Corbis08Sleep-Friendly Screen Lighting
Research suggests that the blue wavelengths emanating from the screens of your devices can mess with your circadian clock, making it hard to fall asleep. For years, apps like [f.lux](https://justgetflux.com/) let you control the temperature of your screens in pursuit of a better night's rest, but this year, adaptive screens with mainstream with [Apple's Night Shift and Amazon's Blue Shade](https://www.wired.com/2016/01/amazon-and-apple-want-to-improve-your-sleep-by-tweaking-screen-colors/). The two separate but similar features alter the color temperature of a device’s screen throughout the day, starting out bright in the morning before transitioning to a warmer, amber glow in the evening. It’s a subtle effect, but one that shows how technology can (and should) adapt to the context in which it’s used.
Emily Robbins/SFMOMA09SFMOMA Audio Tour
With most museum audio tour apps, you spend as much time looking at your phone as you do at the art. But [SFMOMA’s new app](https://www.wired.com/2016/05/sfmoma-audio-tour-app/), which it unveiled with [the museum's re-opening earlier this year](https://www.wired.com/2016/05/new-sfmoma/), allows visitors to keep their phones in their pocket. Using WiFi and a phone’s location-sensing technology, the app is able to triangulate a person’s location within the multi-story building. Based on this information, the app feeds context-relevant content to your phone. It might tell you to look up at the massive Alexander Calder mobile in the entryway. Or it might direct you to turn left instead of right to continue a narrative. It goes at your pace because it knows exactly where you are at all times. Sound creepy? It is a little. But it’s also pretty magical.

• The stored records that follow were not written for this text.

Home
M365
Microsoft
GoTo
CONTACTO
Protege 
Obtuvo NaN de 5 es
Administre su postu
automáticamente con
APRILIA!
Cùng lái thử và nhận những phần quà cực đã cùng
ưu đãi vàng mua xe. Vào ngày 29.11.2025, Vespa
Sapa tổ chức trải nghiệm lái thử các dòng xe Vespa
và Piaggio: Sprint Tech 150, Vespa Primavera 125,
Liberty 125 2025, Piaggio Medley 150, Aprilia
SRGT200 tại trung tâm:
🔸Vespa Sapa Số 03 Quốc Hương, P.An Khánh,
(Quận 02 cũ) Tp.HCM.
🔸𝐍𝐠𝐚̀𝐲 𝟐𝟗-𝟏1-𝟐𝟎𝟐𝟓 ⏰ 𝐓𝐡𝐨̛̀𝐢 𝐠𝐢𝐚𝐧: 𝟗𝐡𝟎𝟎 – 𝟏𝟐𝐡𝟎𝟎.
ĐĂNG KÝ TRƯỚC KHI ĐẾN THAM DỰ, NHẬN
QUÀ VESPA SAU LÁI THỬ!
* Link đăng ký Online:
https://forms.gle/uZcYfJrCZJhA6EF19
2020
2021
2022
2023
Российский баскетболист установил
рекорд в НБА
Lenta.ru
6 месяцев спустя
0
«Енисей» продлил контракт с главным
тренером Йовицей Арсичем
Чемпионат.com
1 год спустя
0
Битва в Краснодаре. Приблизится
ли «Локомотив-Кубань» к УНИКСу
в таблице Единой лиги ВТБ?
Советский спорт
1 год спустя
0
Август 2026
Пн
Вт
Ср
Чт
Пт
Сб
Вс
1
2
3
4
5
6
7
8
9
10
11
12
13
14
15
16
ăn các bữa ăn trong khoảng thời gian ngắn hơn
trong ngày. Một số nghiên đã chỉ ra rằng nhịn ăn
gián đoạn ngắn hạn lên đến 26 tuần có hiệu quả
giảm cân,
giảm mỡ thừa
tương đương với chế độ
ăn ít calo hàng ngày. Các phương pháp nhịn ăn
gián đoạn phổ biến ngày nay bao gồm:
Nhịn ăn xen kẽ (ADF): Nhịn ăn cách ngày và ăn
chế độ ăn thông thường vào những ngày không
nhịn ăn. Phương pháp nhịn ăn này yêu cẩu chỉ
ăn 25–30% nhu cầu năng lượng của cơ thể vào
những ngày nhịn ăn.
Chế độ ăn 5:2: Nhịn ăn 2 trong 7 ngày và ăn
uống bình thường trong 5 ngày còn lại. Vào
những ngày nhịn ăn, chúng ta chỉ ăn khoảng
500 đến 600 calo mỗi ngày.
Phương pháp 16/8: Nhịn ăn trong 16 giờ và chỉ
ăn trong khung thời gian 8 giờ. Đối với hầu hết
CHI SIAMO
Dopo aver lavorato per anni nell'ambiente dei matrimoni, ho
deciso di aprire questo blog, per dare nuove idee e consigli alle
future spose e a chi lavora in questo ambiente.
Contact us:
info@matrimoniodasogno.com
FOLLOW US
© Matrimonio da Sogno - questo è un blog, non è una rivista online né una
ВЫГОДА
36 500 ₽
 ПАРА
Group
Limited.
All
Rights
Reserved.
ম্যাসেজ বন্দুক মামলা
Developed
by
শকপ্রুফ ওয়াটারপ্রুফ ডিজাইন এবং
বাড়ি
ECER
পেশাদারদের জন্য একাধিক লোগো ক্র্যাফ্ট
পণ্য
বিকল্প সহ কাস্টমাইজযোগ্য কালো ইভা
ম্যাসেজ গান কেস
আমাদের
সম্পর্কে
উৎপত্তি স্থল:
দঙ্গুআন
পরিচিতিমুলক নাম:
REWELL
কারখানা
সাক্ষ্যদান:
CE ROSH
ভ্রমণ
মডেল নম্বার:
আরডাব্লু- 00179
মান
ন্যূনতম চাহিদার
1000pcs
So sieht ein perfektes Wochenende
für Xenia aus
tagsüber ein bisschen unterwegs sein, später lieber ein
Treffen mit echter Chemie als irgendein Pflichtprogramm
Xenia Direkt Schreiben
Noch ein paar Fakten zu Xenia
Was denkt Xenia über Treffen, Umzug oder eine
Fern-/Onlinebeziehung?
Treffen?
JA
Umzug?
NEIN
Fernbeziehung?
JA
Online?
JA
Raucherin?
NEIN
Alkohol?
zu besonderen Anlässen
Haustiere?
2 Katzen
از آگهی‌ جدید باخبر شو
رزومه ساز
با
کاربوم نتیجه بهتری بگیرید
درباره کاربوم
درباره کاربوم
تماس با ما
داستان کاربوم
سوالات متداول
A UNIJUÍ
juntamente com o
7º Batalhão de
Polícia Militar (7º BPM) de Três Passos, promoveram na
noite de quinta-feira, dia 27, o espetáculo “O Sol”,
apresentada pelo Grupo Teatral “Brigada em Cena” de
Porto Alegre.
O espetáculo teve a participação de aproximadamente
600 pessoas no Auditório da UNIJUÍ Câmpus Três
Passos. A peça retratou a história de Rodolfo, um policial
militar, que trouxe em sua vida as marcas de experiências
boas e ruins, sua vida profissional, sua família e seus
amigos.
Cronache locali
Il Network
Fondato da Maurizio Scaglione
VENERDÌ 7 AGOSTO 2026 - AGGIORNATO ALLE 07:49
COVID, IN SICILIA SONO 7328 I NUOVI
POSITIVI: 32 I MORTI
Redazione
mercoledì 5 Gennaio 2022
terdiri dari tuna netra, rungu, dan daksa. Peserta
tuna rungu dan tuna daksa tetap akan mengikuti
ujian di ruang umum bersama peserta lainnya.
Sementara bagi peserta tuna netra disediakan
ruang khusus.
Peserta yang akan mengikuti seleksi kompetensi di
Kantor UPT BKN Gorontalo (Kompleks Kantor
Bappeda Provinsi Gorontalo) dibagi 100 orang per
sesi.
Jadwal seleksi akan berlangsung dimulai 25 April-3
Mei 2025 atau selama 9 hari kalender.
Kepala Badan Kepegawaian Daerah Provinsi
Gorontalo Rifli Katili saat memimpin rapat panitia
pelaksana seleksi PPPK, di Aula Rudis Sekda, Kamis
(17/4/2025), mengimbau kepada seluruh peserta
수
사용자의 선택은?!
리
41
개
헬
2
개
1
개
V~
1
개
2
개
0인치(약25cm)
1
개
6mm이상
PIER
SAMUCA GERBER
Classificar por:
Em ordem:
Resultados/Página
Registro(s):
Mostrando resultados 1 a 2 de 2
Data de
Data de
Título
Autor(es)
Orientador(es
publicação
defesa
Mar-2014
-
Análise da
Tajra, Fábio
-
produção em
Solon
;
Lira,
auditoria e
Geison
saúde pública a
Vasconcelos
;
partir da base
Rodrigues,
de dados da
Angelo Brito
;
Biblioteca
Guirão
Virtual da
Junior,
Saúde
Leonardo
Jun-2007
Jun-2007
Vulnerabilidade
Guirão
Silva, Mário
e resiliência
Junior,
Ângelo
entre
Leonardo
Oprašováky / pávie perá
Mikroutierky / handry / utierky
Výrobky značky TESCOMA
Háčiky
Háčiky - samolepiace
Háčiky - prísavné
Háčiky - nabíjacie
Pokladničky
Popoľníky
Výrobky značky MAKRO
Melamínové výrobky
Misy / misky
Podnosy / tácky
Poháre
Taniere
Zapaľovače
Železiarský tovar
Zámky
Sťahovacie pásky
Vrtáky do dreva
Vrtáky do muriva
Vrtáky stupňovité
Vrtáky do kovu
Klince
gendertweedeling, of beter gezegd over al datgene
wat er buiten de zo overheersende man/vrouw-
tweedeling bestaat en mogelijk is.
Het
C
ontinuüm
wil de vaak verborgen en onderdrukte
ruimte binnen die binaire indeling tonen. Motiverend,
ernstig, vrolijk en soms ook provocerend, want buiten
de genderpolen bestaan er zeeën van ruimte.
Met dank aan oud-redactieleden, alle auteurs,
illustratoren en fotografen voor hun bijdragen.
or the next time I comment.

Nextdoor10NextDoor's New Incident Reports
When neighborhood social platform [NextDoor redesigned its incident reporting process](https://www.wired.com/2016/08/nextdoor-breaks-sacred-design-rule-end-racial-profiling/) earlier this year, it intentionally broke a standard rule of design: It made it harder, not easier, for the people using it. The old design made it easy for members of the social network to file incident reports based on race, instead of behavior. It didn’t ask enough questions it didn’t make the people using it think twice about what they were writing. With the new interface, users no longer fill out a blank form and press send. Instead, the form guides users through a series of checkpoints that encourage them to be thorough with their reports. Typically adding steps to a process makes it less “user friendly,” but in the case of NextDoor, friction ended up making the platform more friendly than before.